Background: micF RNA, a small regulatory RNA found in bacteria, post-transcriptionally regulates expression of outer membrane protein F (OmpF) by interaction with the ompF mRNA 5'UTR. Phylogenetic data can be useful for RNA/RNA duplex structure analyses and aid in elucidation of mechanism of regulation. However micF and associated genes, ompF and ompC are difficult to annotate because of either similarities or divergences in nucleotide sequence. We report by using sequences that represent "gene signatures" as probes, e.g., mRNA 5'UTR sequences, closely related genes can be accurately located in genomic sequences.

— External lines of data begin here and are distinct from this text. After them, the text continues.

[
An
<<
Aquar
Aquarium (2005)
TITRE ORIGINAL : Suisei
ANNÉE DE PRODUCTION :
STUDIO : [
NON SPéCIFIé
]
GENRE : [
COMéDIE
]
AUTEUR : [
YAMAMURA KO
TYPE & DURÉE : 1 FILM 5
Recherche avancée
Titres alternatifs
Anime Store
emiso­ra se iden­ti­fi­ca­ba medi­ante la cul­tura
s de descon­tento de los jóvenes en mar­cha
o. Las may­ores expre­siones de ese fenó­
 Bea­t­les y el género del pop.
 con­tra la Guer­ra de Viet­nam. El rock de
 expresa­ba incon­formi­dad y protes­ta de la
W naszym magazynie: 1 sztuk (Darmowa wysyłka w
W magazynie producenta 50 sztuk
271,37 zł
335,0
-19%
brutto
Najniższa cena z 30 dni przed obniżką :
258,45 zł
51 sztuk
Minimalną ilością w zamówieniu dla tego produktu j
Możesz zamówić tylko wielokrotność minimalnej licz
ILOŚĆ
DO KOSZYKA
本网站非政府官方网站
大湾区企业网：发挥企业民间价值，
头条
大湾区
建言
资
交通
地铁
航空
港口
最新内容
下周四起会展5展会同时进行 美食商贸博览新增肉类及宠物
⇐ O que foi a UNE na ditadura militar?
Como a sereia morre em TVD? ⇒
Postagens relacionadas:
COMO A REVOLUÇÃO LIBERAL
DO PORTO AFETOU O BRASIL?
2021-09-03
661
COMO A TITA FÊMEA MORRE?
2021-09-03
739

Results: Alignment and search methods using NCBI BLAST programs have been used to identify micF, ompF and ompC in Yersinia pestis and Yersinia enterocolitica. By alignment with DNA sequences from other bacterial species, 5' start sites of genes and upstream transcriptional regulatory sites in promoter regions were predicted. Annotated genes from Yersinia species provide phylogenetic information on the micF regulatory system. High sequence conservation in binding sites of transcriptional regulatory factors are found in the promoter region upstream of micF and conservation in blocks of sequences as well as marked sequence variation is seen in segments of the micF RNA gene. Unexpected large differences in rates of evolution were found between the interacting RNA transcripts, micF RNA and the 5' UTR of the ompF mRNA. micF RNA/ompF mRNA 5' UTR duplex structures were modeled by the mfold program. Functional domains such as RNA/RNA interacting sites appear to display a minimum of evolutionary drift in sequence with the exception of a significant change in Y. enterocolitica micF RNA.
Conclusions: Newly annotated Yersinia micF and ompF genes and the resultant RNA/RNA duplex structures add strong phylogenetic support for a generalized duplex model. The alignment and search approach using 5' UTR signatures may be a model to help define other genes and their start sites when annotated genes are available in well-defined reference organisms.